#### DATA EXCERPTS
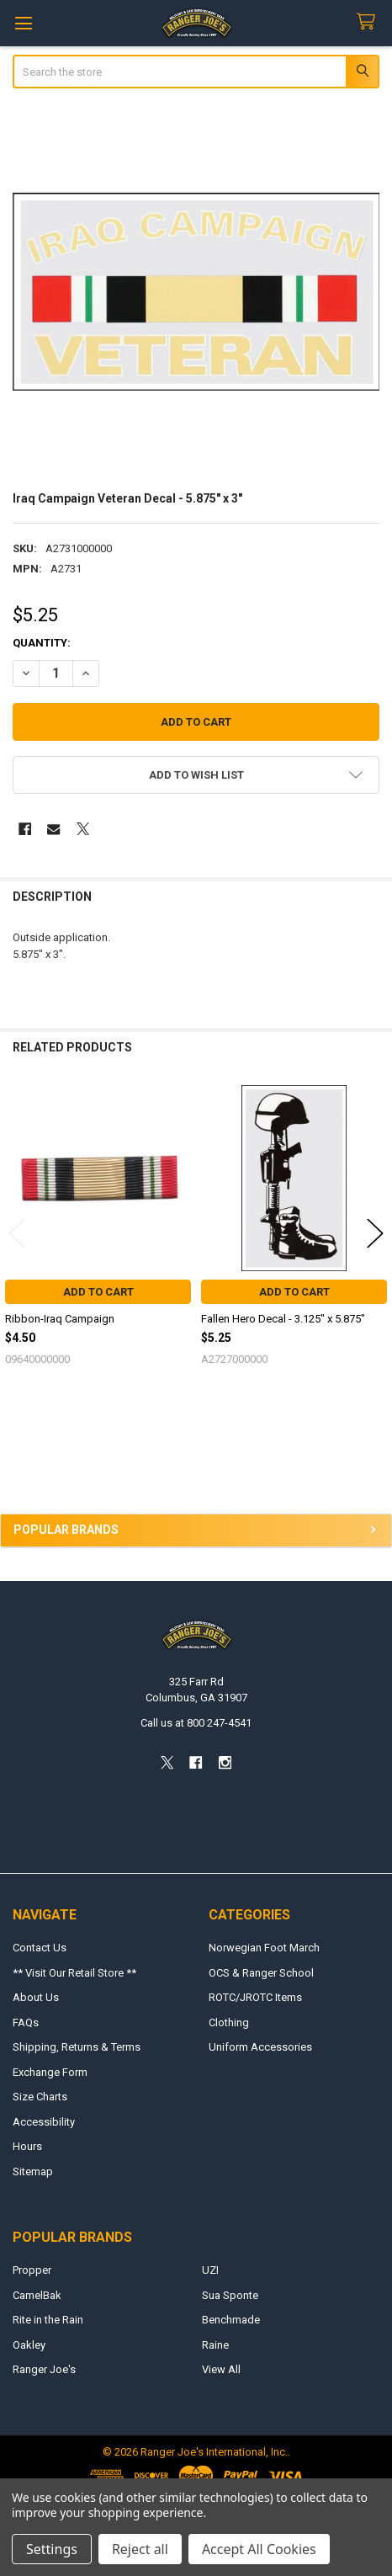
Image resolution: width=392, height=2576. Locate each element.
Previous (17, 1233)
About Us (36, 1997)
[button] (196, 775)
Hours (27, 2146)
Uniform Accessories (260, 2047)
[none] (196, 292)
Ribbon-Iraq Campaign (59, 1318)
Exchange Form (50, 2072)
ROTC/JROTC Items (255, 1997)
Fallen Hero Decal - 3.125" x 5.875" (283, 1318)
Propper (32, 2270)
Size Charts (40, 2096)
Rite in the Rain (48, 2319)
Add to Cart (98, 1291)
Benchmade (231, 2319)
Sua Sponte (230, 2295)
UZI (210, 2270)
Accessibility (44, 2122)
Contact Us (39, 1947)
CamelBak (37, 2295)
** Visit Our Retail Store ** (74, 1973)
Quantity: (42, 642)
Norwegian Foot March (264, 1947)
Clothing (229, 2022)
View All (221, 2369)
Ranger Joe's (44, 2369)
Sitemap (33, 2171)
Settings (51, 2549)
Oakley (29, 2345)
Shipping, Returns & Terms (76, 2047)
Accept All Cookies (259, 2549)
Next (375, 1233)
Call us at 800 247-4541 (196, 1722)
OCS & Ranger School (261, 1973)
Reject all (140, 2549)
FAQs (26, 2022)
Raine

#### WHAT TO PRODUCE
Working from the data above, extract solely the lines from the one containing "[button] (196, 775)" through the one containing "UZI (210, 2270)", exactly as they appear, both included.

#### OUTPUT OF THE TASK
[button] (196, 775)
Hours (27, 2146)
Uniform Accessories (260, 2047)
[none] (196, 292)
Ribbon-Iraq Campaign (59, 1318)
Exchange Form (50, 2072)
ROTC/JROTC Items (255, 1997)
Fallen Hero Decal - 3.125" x 5.875" (283, 1318)
Propper (32, 2270)
Size Charts (40, 2096)
Rite in the Rain (48, 2319)
Add to Cart (98, 1291)
Benchmade (231, 2319)
Sua Sponte (230, 2295)
UZI (210, 2270)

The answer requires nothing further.